🤖 AI Summary
Existing image synthesis methods suffer from insufficient fidelity under complex lighting conditions (e.g., shadows, water reflections) and high-resolution inputs, and commonly rely on latent inversion or attention-based intervention—hindering full exploitation of pretrained diffusion models’ physical plausibility and resolution priors. To address this, we propose SHINE: a fine-tuning-free, inversion-free framework that enables plug-and-play physically plausible synthesis with text-to-image diffusion models (e.g., FLUX). SHINE comprises three core components: manifold-guided anchor loss, degradation-suppression guidance, and adaptive background fusion. It seamlessly integrates with adapters such as IP-Adapter for high-fidelity object insertion.
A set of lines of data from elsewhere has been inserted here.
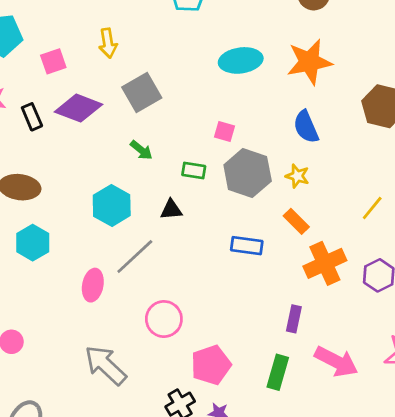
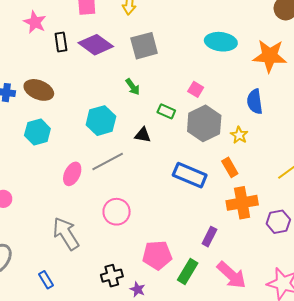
blue rectangle: (247, 246) -> (190, 175), size x1.4
pink pentagon: (211, 365) -> (157, 255), moved

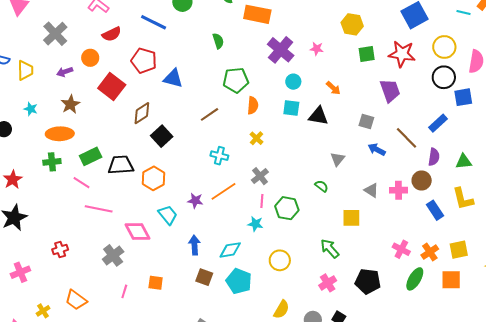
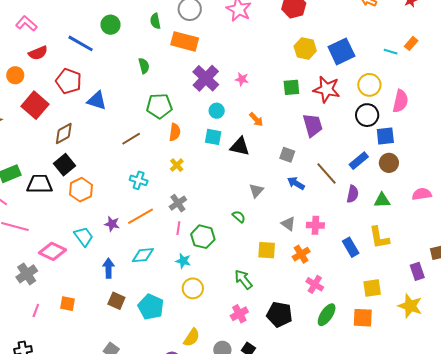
yellow hexagon: (352, 24) -> (305, 49), moved
black square: (162, 136) -> (64, 165), moved
orange hexagon: (154, 178) -> (81, 190), moved
brown circle: (422, 180) -> (389, 163), moved
cyan star: (255, 224) -> (183, 261), moved
pink diamond: (138, 231) -> (52, 251), turned -40
cyan diamond: (230, 250) -> (143, 255), moved
orange cross: (430, 252) -> (301, 254), moved

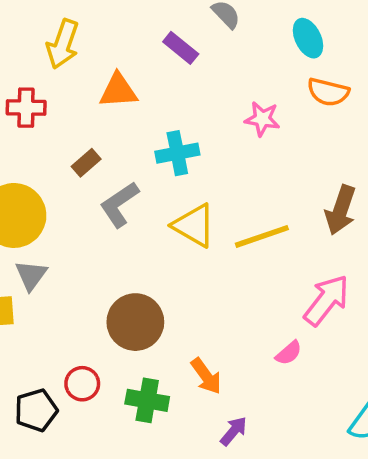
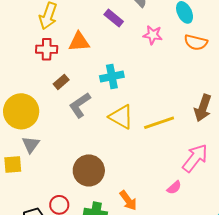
red cross: (26, 108) -> (47, 49), moved
pink star: (262, 119) -> (153, 35), moved

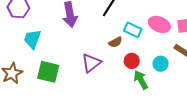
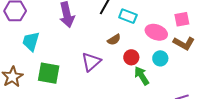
pink ellipse: (159, 24) -> (156, 32), moved
cyan rectangle: (133, 30) -> (128, 16), moved

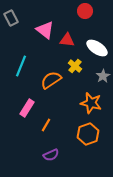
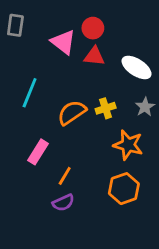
red circle: (85, 11) -> (93, 28), moved
gray rectangle: (11, 18) -> (15, 25), turned 35
yellow cross: (75, 66) -> (106, 108), moved, turned 32
purple semicircle: (51, 155) -> (63, 203), moved

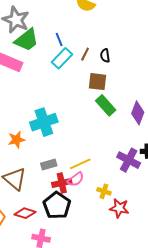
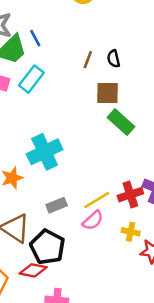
blue line: (59, 39) -> (35, 38), moved
cyan rectangle: (62, 58) -> (31, 79), moved
red cross: (62, 183) -> (130, 195), moved
black pentagon: (57, 205) -> (47, 247), moved

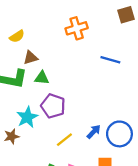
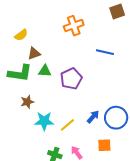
purple pentagon: (53, 106) -> (71, 79), moved, turned 30
cyan star: (27, 117) -> (44, 121), moved, turned 30
brown star: (12, 136) -> (27, 102), moved

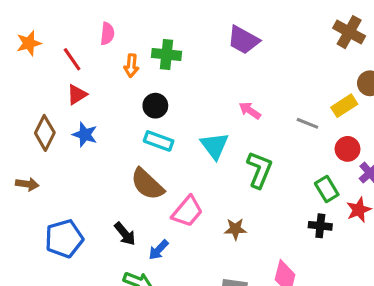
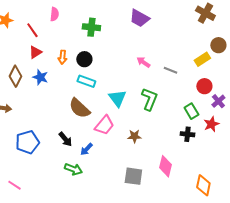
orange arrow: (131, 66) -> (62, 57), moved
gray line: (307, 123) -> (170, 70), moved
cyan triangle: (215, 146) -> (117, 98), moved

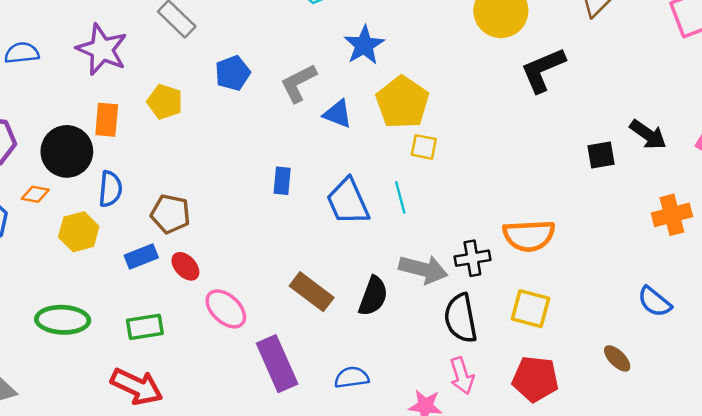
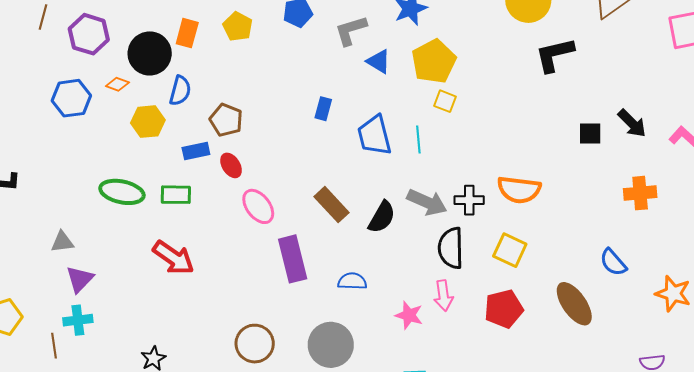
green rectangle: (145, 327) -> (176, 195), moved
brown ellipse: (617, 358) -> (574, 304), size x1.8
red pentagon: (535, 379) -> (504, 309), turned -30

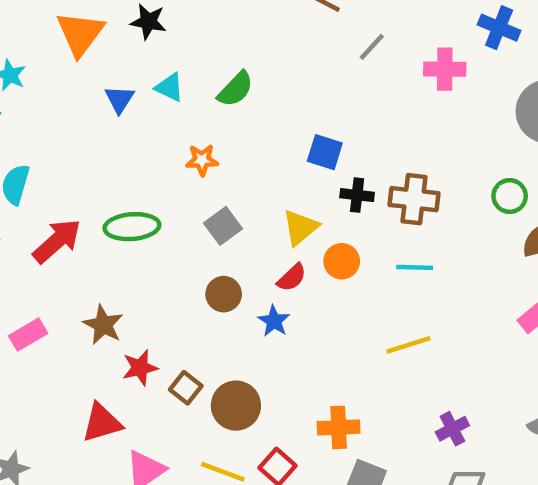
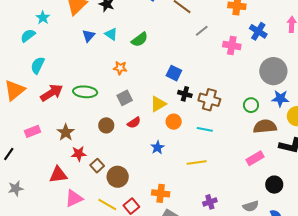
red semicircle: (292, 278) -> (134, 123), moved
brown circle: (224, 294) -> (106, 125), moved
blue star: (274, 321) -> (158, 147), moved

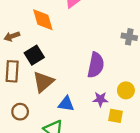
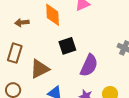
black square: (34, 55) -> (67, 46), moved

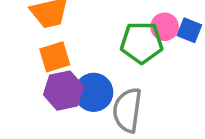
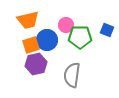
pink circle: (165, 27) -> (66, 25), moved
blue circle: (94, 92) -> (47, 40), moved

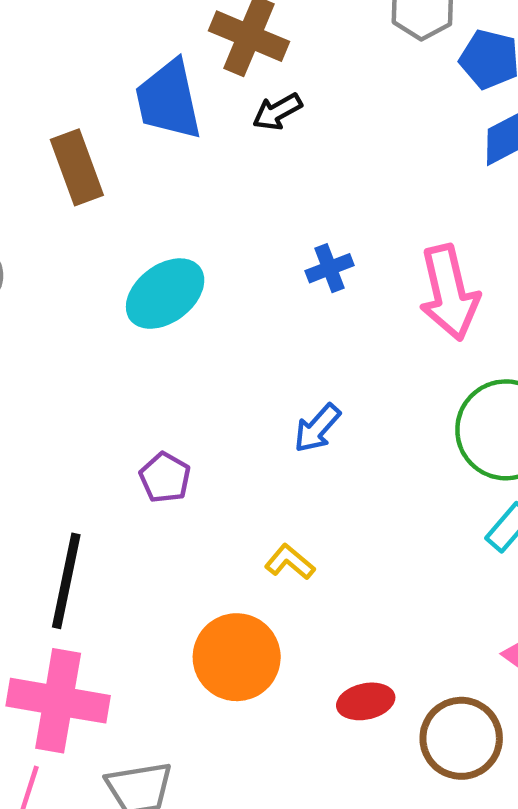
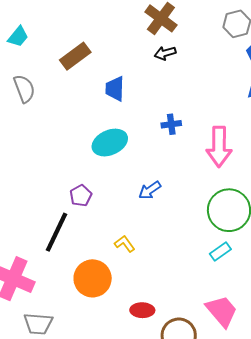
blue trapezoid: (169, 100) -> (115, 89), moved, size x0.7
brown rectangle: (77, 167) -> (75, 56), turned 60
cyan ellipse: (165, 294) -> (110, 143), moved
black line: (66, 581) -> (56, 232), moved

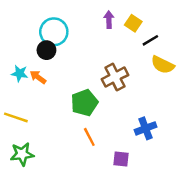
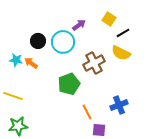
purple arrow: (109, 20) -> (79, 25), moved, turned 56
cyan circle: (54, 32) -> (63, 42), moved
yellow semicircle: (163, 65) -> (121, 53), moved
orange line: (89, 137) -> (87, 112), moved

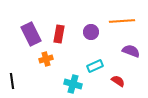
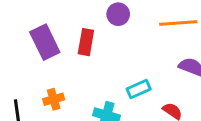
purple circle: (91, 32) -> (118, 14), moved
orange cross: (46, 59) -> (54, 99), moved

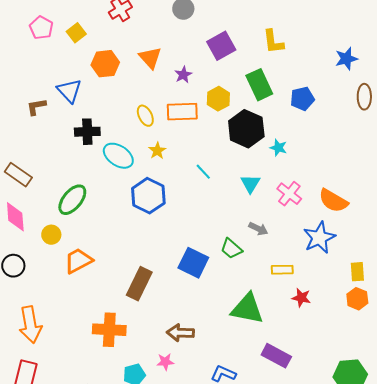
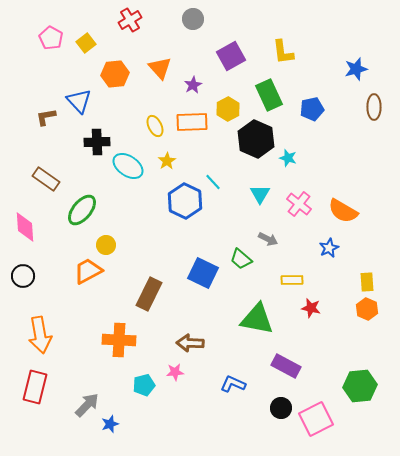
brown rectangle: (18, 175) -> (46, 179), moved
blue hexagon: (148, 196) -> (185, 201), moved
yellow circle: (51, 235) -> (106, 245), moved
blue star: (319, 238) -> (329, 248), size x0.6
Evaluated on our newly introduced benchmarks—ComplexCompo and DreamEditBench—SHINE achieves state-of-the-art performance across DINOv2, DreamSim, ImageReward, and human preference metrics, significantly improving realism and compositional consistency of synthesized images.
📝 Abstract
Image composition aims to seamlessly insert a user-specified object into a new scene, but existing models struggle with complex lighting (e.g., accurate shadows, water reflections) and diverse, high-resolution inputs. Modern text-to-image diffusion models (e.g., SD3.5, FLUX) already encode essential physical and resolution priors, yet lack a framework to unleash them without resorting to latent inversion, which often locks object poses into contextually inappropriate orientations, or brittle attention surgery. We propose SHINE, a training-free framework for Seamless, High-fidelity Insertion with Neutralized Errors. SHINE introduces manifold-steered anchor loss, leveraging pretrained customization adapters (e.g., IP-Adapter) to guide latents for faithful subject representation while preserving background integrity. Degradation-suppression guidance and adaptive background blending are proposed to further eliminate low-quality outputs and visible seams. To address the lack of rigorous benchmarks, we introduce ComplexCompo, featuring diverse resolutions and challenging conditions such as low lighting, strong illumination, intricate shadows, and reflective surfaces. Experiments on ComplexCompo and DreamEditBench show state-of-the-art performance on standard metrics (e.g., DINOv2) and human-aligned scores (e.g., DreamSim, ImageReward, VisionReward). Code and benchmark will be publicly available upon publication.